What is required: Set down again exactly the lines of the listing below that fall between the line holding "Jax Coloring Pages" and the line holding "Witch Hat Atelier Coloring Pages", inclusive.

Dataset excerpts:
--------------------
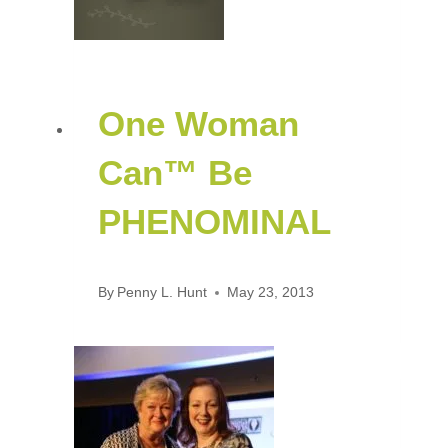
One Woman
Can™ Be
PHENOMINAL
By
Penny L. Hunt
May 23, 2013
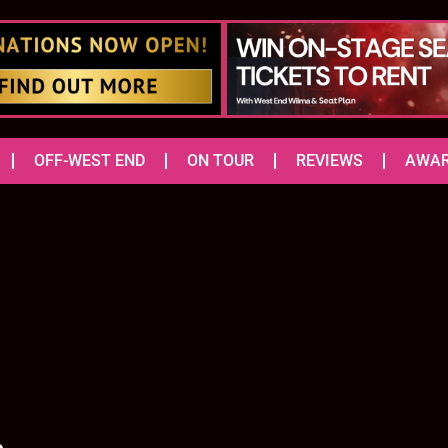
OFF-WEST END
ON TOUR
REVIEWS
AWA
--------------------
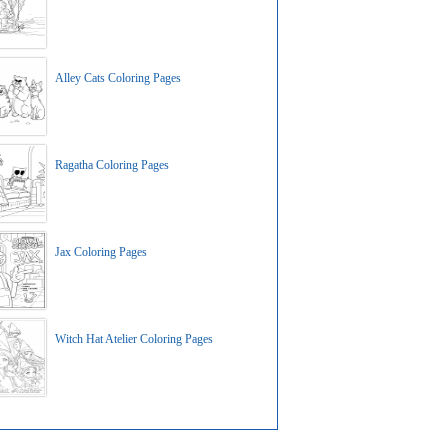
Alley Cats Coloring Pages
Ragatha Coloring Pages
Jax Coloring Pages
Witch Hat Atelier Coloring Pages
--------------------
Solution:
Jax Coloring Pages
Witch Hat Atelier Coloring Pages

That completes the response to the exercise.